Interesting topic. It's something I've been sort of thinking about for a bit since just a bit pre-op and definitely post-op - but more in the vein of noticing obesity much more and in a small way, being just a tad critical.

Not of the people per-se but of a system/culture/whatever where someone can become like that. Much like me and a few other folks I know, the emotional baggage/reasons, the terrible lifestyle of work+bad eating+low activity and all that fosters poor health, the derogatory way that people can be treated for the way they look that exacerbates bad life choices more often than not and the stigma and casual way in which a not even obese but just slightly fat or even stout person can be treated.

And most of all it bothers me that there is a certain stigma to WLS which clearly makes a tremendous difference to a person physically and mentally and while it has its downsides/risks, compared to what an obese person is facing in the long run, it makes no sense to me now having dived head-first into this world and learned about it that it is still looked at poorly.
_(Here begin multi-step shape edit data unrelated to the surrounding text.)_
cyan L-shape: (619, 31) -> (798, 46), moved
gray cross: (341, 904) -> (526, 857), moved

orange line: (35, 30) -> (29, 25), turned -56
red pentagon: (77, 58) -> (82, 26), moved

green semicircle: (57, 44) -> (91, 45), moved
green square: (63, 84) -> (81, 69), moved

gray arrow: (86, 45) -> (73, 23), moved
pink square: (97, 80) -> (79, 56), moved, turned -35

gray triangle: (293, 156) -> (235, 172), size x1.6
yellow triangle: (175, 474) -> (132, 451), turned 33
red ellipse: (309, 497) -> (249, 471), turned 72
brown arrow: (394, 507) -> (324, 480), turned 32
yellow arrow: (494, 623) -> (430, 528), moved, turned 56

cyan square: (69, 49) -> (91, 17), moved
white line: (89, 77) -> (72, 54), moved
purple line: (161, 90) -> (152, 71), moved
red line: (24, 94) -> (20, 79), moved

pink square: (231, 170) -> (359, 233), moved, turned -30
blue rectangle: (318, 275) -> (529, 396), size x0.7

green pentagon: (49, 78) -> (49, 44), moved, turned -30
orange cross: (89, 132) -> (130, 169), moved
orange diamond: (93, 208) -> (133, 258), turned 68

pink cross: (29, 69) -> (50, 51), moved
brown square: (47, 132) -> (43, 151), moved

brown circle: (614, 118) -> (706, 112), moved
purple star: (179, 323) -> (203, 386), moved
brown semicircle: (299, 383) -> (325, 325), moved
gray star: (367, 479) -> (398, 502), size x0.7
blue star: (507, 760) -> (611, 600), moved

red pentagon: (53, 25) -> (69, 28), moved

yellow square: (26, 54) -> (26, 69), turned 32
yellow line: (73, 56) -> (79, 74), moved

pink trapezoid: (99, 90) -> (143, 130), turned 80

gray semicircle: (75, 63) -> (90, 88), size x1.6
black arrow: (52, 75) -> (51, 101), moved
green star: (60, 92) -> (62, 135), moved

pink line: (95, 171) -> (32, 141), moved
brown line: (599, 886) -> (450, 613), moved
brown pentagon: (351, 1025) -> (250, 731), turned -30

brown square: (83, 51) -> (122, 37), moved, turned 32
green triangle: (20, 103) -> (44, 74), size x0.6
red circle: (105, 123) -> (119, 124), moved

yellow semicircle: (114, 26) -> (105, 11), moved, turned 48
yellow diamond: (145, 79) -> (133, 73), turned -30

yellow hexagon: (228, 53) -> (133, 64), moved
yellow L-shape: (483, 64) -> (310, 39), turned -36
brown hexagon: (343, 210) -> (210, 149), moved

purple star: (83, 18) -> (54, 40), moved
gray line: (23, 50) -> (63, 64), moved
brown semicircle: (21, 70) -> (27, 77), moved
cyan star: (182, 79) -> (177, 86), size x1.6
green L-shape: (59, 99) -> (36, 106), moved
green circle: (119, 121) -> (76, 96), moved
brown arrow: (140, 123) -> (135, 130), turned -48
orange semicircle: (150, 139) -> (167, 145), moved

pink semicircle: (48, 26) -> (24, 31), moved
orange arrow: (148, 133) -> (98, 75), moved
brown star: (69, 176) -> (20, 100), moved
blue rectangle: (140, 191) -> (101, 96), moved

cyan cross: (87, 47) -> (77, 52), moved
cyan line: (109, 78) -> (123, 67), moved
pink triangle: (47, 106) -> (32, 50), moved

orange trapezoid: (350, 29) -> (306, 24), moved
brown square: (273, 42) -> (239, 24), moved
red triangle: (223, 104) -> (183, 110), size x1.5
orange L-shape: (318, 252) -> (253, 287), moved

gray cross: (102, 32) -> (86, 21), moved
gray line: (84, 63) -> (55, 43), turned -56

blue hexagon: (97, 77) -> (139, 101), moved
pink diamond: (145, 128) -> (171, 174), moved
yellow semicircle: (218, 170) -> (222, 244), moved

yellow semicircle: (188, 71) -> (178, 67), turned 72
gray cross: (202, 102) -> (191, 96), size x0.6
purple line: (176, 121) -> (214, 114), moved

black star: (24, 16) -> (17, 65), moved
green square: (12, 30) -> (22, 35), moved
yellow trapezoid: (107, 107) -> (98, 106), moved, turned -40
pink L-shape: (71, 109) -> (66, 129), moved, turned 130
I don't know about the US/Europe but around here it definitely is not unlike when someone has a mental problem like depression or anxiety or something and people look at you weird for no logical reason and treat you differently and are even more painfully awkward about it if you're getting treatment from a professional and even more still if you're open about the fact.

People are weird.

But I will say, that as an overweight person, when I interact with friends or people I know that are overweight - now I have to catch myself not to get into a lecture about WLS beyond any questions they might have, because (a) I remember that in a way we fat folk have an unspoken rule to not blab too much about diets and things and push others to do it because that's what everyone else does to them which makes them feel bad and (b) I remember the hesitations and worries and self-doubts and appreciate if they want to ask at their own pace and don't want to push, so I'm staying open about it and with the passage of time, different folk are talking to me about it at their own respective paces and I want to respect that.

...wow, I have got to learn to be more concise...

You made your point beautifully and are much more eloquent than I could hope to be. :)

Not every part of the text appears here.